(Collected data)
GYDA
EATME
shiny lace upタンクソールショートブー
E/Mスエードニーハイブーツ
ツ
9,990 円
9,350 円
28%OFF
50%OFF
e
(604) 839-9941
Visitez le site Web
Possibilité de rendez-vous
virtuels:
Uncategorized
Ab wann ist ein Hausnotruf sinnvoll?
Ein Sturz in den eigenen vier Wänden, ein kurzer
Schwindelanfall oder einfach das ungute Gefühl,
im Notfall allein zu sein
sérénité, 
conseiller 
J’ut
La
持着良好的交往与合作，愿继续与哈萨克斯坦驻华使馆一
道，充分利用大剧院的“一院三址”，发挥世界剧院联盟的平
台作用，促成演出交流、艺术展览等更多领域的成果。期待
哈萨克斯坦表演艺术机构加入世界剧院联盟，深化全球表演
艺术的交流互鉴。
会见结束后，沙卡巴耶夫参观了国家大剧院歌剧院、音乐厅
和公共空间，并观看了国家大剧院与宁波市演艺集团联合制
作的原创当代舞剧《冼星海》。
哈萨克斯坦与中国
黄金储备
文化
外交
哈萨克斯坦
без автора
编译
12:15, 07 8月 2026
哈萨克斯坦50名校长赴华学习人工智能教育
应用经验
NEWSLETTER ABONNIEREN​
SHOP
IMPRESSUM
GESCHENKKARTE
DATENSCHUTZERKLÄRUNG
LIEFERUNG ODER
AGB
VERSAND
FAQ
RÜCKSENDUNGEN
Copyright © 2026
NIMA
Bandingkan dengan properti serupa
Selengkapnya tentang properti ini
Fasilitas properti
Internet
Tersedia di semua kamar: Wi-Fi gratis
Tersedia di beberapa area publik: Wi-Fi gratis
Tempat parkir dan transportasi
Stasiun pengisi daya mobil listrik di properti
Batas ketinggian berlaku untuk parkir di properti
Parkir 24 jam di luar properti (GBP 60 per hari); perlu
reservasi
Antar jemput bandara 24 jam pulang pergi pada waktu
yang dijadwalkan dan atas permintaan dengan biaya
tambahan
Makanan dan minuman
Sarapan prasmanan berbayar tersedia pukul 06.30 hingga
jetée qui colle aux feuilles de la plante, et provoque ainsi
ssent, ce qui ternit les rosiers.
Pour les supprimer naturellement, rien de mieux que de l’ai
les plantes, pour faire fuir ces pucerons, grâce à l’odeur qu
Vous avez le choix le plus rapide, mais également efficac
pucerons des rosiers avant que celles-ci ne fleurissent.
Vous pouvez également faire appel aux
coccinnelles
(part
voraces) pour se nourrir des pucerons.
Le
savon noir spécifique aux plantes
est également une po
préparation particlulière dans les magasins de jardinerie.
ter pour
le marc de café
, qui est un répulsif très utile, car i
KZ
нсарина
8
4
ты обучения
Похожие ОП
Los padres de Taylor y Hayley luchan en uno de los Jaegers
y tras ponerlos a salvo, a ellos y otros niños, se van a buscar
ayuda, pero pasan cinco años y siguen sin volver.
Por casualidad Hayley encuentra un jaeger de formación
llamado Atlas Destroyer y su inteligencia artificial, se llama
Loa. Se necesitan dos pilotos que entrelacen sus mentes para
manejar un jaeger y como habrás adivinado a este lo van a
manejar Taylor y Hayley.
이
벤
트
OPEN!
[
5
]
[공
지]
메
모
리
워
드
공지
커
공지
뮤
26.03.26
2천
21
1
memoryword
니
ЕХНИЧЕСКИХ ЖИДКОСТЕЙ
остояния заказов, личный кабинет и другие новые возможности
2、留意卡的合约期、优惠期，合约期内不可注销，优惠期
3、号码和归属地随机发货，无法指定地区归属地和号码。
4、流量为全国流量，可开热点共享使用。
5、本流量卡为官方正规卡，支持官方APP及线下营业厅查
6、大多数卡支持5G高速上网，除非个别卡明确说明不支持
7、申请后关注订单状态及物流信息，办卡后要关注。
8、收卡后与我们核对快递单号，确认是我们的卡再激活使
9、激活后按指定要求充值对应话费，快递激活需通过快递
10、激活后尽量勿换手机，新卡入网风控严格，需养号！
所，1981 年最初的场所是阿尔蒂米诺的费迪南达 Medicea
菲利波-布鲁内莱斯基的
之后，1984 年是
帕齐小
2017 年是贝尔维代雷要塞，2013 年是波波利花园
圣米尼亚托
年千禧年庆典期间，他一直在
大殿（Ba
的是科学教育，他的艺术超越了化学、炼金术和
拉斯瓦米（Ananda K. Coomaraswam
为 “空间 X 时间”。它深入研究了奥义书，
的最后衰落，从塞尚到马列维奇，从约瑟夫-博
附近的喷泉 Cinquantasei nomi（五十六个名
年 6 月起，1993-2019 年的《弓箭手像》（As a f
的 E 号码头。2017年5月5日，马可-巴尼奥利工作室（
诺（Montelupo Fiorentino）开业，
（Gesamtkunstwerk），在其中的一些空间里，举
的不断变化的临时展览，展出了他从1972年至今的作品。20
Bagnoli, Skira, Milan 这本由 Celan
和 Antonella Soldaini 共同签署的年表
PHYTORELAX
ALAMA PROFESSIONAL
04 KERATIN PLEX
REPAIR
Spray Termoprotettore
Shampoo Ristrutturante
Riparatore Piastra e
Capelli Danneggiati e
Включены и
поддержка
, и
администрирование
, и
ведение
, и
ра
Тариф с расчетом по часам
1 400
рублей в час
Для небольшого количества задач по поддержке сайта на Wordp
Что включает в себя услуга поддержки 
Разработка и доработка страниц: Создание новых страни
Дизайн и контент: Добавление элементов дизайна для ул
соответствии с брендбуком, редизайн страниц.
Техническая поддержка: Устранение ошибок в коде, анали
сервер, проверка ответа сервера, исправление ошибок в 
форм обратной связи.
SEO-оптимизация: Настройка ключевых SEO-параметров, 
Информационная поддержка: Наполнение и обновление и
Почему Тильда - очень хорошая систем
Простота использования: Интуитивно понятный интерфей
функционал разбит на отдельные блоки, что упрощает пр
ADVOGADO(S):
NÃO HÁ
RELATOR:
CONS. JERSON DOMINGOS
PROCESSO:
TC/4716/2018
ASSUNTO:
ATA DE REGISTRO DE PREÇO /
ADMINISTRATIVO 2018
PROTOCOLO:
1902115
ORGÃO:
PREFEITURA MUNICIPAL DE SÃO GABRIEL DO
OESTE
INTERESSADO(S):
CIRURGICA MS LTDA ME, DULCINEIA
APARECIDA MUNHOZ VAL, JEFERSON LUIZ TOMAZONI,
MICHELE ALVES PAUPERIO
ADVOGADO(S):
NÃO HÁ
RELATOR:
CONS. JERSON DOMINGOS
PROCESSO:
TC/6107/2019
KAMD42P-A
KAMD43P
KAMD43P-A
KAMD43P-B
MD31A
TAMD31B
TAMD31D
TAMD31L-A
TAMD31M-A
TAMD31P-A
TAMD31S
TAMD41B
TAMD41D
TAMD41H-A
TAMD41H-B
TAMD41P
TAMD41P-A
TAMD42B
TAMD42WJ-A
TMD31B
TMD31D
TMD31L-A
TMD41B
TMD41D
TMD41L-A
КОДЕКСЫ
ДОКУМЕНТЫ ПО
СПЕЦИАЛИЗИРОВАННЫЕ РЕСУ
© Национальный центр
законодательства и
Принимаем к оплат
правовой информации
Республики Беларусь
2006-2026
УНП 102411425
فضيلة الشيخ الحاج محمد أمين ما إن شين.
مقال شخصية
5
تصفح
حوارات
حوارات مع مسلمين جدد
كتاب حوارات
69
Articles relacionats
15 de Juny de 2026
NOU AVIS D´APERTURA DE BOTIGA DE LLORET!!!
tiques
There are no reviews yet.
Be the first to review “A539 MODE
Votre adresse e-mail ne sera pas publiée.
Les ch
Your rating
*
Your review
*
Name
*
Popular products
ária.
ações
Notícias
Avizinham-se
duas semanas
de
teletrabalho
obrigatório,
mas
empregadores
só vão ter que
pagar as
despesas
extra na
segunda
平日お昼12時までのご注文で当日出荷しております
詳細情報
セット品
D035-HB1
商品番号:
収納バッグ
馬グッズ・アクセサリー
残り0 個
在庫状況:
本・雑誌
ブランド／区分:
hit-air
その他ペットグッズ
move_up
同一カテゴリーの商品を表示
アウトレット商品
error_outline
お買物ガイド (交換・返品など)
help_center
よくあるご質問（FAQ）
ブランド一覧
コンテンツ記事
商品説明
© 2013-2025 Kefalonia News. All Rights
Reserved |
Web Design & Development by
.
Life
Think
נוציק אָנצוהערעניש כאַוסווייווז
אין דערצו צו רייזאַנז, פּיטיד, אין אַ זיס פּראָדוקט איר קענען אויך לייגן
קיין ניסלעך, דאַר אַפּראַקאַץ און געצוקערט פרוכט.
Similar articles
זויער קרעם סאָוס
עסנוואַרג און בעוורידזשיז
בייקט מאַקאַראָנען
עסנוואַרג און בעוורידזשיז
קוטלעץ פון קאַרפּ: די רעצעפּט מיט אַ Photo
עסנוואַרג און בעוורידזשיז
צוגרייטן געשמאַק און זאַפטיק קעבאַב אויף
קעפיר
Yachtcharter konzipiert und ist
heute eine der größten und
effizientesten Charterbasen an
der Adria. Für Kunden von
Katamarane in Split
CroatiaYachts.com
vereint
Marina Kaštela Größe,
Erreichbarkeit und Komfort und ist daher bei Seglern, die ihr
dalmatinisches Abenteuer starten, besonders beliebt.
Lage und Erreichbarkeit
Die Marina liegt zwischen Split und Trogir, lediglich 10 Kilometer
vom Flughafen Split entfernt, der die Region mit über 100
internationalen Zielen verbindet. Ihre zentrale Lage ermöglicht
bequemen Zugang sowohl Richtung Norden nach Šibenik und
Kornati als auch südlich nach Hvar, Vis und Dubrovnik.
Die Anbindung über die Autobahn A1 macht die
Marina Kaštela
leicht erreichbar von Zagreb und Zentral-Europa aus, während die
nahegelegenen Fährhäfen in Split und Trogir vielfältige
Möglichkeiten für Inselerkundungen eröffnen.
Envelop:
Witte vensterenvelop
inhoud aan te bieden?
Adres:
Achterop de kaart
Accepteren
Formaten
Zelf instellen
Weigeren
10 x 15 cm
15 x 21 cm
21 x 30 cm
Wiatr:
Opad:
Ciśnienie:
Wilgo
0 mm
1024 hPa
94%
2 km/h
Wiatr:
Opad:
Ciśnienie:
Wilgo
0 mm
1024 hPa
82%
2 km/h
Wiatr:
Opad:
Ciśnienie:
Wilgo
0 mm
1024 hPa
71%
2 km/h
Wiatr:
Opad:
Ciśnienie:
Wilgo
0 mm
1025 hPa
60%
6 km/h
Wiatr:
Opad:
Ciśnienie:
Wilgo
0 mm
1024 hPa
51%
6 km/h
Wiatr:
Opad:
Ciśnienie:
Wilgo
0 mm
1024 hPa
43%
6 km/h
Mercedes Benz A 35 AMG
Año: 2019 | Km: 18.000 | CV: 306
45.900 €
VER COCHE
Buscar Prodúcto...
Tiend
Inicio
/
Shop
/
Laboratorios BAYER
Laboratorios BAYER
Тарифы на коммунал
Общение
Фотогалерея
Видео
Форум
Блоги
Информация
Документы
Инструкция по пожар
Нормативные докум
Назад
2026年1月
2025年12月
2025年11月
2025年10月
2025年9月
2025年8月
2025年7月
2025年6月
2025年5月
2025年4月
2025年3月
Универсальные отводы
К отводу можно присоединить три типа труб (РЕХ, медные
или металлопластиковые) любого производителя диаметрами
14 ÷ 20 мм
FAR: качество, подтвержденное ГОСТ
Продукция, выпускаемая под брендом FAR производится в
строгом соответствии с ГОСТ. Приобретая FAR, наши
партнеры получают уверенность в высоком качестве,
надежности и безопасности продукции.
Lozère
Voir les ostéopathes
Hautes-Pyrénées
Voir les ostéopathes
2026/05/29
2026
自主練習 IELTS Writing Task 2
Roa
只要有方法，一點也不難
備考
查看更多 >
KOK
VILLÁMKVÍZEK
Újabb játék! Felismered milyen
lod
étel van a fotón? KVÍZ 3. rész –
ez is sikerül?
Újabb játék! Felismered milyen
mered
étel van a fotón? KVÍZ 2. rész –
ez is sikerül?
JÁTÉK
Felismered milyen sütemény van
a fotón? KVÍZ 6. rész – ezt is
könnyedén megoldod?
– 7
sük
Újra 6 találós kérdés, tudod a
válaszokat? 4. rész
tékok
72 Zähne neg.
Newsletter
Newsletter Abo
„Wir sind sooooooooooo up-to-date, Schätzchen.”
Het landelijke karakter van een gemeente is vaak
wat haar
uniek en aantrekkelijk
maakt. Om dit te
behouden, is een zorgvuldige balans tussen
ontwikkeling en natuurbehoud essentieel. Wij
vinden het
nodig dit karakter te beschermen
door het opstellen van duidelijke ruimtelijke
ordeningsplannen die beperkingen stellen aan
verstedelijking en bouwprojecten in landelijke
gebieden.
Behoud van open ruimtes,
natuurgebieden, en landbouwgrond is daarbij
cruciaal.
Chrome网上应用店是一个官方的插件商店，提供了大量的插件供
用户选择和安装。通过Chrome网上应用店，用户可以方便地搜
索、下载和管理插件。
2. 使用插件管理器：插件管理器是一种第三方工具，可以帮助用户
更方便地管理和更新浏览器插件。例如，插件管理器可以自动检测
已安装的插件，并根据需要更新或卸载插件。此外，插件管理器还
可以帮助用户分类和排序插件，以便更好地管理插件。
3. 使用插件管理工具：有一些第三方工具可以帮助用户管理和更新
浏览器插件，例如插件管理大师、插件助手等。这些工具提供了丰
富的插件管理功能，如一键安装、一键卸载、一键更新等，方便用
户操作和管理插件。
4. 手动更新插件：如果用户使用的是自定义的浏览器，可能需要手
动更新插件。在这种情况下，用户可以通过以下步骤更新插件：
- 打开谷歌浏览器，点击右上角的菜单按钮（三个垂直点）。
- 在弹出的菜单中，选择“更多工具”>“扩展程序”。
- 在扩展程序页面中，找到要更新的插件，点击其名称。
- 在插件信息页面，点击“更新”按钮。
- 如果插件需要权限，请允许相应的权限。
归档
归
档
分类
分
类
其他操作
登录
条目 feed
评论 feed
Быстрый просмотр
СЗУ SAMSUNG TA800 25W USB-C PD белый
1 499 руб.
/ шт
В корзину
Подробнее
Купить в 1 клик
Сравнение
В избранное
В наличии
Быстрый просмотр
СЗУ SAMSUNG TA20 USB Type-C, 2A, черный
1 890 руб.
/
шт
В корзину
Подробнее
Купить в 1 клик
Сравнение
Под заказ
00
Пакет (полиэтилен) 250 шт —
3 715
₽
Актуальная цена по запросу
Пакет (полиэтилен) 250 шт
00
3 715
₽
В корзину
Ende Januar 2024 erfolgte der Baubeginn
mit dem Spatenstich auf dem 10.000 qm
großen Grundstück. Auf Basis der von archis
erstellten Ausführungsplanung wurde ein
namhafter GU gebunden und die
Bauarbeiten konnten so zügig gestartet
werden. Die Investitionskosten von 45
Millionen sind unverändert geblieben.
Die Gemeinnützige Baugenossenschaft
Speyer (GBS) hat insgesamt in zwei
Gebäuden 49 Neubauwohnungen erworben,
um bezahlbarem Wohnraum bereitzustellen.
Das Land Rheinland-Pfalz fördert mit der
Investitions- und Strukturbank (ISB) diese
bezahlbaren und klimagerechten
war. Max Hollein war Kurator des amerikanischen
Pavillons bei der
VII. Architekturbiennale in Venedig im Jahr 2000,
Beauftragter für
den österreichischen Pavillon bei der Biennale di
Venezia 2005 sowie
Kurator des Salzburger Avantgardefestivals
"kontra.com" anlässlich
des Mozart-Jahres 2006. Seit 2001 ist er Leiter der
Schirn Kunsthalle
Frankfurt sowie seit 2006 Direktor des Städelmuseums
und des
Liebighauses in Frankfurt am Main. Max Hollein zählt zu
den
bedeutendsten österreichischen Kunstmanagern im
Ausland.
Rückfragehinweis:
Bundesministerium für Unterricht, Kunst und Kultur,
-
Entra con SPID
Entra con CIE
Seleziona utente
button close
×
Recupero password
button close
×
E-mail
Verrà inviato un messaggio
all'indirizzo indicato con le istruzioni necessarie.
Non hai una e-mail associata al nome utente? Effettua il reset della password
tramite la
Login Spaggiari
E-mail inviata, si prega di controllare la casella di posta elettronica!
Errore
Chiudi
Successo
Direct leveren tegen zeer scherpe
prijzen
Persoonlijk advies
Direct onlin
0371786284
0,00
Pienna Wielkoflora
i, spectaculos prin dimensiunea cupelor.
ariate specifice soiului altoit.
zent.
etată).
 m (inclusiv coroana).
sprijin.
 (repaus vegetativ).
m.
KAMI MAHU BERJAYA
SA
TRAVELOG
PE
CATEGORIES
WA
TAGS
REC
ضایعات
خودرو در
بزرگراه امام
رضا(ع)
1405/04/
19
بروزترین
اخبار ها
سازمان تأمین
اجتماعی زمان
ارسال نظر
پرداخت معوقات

## ACTIVITY
Once a line of the records is found to contain "utente", copy it out.

## YOUR RESPONSE
Seleziona utente
Non hai una e-mail associata al nome utente? Effettua il reset della password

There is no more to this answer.